# What do I do with this dog?



## bigfundy (Apr 2, 2010)

A sweet little puppy ended up at my house about 5 days ago. I called the local pound and humane society and no one has called them looking for her. She has a collar on her so I assume she belongs to someone. I would keep her myself but I'm renting and don't think they'd let me. Is my next recourse to put up signs?


----------



## theyogachick (Aug 2, 2009)

You can put up signs or post on your local craigslist BUT do not describe the dog. Just say "found dog" and the location with contact info. If someone calls, ask them to describe the dog or the collar or something so you know that they know the dog. If not, you may get people who want to take and sell the dog (or worse). 

You can also talk to your landlord--maybe you'll get lucky!


----------



## cavaliermom (May 28, 2008)

The newspaper in my city runs "found" ads for free, you might check into that. Do as above suggests and not describe dog in ad - let the caller tell you what the puppy looks like. Good luck!


----------



## Shell (Oct 19, 2009)

Take her to the shelter or the vet and have them scan for a microchip. 

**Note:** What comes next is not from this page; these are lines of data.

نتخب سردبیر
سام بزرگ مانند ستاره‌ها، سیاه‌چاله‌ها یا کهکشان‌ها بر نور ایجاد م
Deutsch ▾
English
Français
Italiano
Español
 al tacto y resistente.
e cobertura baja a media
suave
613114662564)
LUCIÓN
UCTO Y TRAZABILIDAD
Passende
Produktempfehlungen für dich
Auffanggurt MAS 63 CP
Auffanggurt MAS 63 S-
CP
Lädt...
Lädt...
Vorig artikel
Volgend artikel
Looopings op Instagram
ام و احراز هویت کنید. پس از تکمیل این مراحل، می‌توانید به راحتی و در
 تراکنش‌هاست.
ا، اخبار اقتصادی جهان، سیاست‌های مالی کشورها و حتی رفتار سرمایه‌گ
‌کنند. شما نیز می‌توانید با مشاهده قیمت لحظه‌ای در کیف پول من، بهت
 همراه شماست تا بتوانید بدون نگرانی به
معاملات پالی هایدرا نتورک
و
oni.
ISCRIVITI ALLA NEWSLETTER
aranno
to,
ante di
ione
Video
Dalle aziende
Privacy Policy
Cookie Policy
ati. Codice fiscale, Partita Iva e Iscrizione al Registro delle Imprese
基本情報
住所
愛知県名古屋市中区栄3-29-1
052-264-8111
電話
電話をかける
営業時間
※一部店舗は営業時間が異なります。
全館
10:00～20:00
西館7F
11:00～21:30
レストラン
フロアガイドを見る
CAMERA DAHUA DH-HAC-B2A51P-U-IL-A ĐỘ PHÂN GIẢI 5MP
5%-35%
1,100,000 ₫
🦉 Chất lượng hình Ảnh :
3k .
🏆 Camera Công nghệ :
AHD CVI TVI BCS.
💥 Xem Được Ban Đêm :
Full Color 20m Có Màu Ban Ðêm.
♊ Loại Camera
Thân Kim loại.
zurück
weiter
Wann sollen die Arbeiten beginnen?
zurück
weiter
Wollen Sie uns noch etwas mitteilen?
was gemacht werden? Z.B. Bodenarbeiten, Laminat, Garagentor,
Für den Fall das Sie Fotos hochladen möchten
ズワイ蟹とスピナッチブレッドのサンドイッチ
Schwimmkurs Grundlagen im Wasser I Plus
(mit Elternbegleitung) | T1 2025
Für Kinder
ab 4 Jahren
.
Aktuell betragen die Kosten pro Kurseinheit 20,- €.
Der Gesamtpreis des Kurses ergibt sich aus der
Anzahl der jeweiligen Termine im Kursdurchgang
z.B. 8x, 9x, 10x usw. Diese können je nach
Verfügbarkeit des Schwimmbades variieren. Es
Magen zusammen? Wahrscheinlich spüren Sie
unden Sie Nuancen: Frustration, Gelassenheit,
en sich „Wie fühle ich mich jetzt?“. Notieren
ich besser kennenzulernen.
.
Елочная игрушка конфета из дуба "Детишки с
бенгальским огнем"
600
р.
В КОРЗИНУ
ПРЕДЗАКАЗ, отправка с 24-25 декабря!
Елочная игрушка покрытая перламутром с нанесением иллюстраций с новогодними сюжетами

Have you found out if you are or are not allowed a dog where you rent? It might be a "case by case" thing or require an additional deposit but I say it is always worth asking. If they say no, then explain you would like to try to find her a good home. If they are really strict, then take her into the humane society or whatever shelter in your area is "best" (most pets getting adopted out, clean and dogs treated well etc)


----------



## Newt* (Apr 24, 2009)

I agree about asking your landlord if you can get a dog or keep her. You can also look/ post on these sites.
http://www.lostdogsearch.com/links.htm

Newt


----------



## hub3 (Jul 10, 2010)

I agree that you should bring it somewhere for a microchip scan. Post on your local craigslist but as others have said, do not put a picture up or give a detailed description because anyone can then claim it as theirs. Yes, posting flyers is also a necessary thing, best of luck!


----------



## fcatnlukydog (Jul 22, 2010)

I would advise you to negotiate with your landlord to keep the cute puppy~


----------